As East Burnside continues its rebirth as a hotbed for hipster hangouts, boutiques, and art spaces, Renowned Gallery has quietly positioned itself at the heart of it all. The young gallery is a tiny and underdeveloped space that seems a little uncertain about what it will become, as artwork crowds the walls and a meager amount of fashion merchandise takes up precious floor space. But there's definitely hope, as owner Tony Nguyen seems to have a sharp eye for emerging talent. For its second show, Renowned presents Hold Me, Please, by recent Portland transplants Casey Watson and Isaac Lin. And while the show is a product of a couple sharing space and working side by side, few overlapping aesthetic similarities are revealed, apart from an exacting and detailed execution.

Lin, a Rhode Island School of Design grad whose work will be included in a group exhibition at San Francisco's Yerba Buena Center for the Arts later this year, creates dense and hypnotic compositions, in which geometric shapes interlock and multiple planes seem to be superimposed. These ink and acrylic works are clearly indebted to both Op art and Minimalism, but identifiable figures—from music notes to the hard-edged silhouettes of trees—help elevate the work above homage. "Night Sun," Lin's largest work in the show, adds another layer to his opaque surfaces through intermittent drawings in stark white ink.

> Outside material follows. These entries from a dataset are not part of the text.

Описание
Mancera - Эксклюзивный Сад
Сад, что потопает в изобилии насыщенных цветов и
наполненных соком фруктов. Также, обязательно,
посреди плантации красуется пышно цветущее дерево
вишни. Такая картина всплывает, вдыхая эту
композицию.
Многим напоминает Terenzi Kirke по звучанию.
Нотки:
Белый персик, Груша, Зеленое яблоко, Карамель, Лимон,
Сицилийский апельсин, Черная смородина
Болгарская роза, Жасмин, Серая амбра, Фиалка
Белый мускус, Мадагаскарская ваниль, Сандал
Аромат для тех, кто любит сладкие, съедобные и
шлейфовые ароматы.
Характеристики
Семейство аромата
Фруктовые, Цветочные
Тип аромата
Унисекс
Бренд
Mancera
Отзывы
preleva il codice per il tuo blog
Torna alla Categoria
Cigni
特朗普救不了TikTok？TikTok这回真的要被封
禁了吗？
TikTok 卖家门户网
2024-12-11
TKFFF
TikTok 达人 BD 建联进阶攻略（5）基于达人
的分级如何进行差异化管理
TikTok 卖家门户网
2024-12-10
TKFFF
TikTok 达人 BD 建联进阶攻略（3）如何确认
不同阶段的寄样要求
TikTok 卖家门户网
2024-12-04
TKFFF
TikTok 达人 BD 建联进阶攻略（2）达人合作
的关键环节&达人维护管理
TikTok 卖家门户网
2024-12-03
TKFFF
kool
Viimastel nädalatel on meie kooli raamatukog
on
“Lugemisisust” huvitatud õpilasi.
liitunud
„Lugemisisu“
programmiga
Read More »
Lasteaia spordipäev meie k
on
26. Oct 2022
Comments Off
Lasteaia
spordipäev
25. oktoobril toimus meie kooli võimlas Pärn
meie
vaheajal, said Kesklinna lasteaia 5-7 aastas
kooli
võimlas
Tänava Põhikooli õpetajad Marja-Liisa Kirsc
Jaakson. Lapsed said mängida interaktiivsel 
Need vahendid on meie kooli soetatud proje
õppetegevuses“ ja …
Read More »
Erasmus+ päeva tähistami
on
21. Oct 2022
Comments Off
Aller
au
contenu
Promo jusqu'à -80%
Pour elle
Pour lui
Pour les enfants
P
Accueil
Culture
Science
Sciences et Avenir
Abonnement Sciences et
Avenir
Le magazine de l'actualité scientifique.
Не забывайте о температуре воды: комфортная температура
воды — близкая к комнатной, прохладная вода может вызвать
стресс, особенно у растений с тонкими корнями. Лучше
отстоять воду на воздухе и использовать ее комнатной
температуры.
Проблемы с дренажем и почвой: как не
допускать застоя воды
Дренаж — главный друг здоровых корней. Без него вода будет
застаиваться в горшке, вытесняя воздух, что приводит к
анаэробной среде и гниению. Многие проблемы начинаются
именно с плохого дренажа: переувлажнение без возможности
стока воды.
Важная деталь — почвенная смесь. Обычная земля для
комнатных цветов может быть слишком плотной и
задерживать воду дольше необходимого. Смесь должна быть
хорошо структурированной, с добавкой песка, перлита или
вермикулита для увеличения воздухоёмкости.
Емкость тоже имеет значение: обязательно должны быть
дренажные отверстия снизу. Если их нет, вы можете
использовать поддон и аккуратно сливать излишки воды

The lines of these drawings are more fluid and expressive, adding some much-needed warmth to his rigidly constructed works.

Watson, on the other hand, provides the show's sweetness in a series of framed ink drawings that revel in their knowing sentimentality: a bouquet of pastel peonies; 10 lovingly represented specimens from a rock collection; and a small wreath composed of flowers and ferns, twirling ribbons, decaying autumn leaves, and a brown house moth. All the works are concerned with nostalgia, but the latter uses ephemera to create a gorgeous tapestry of memories. Unlike the highly controlled composition in Lin's noisy abstractions, Watson's drawings create their own version of order, in which the random memorabilia of life is decorative and lovely.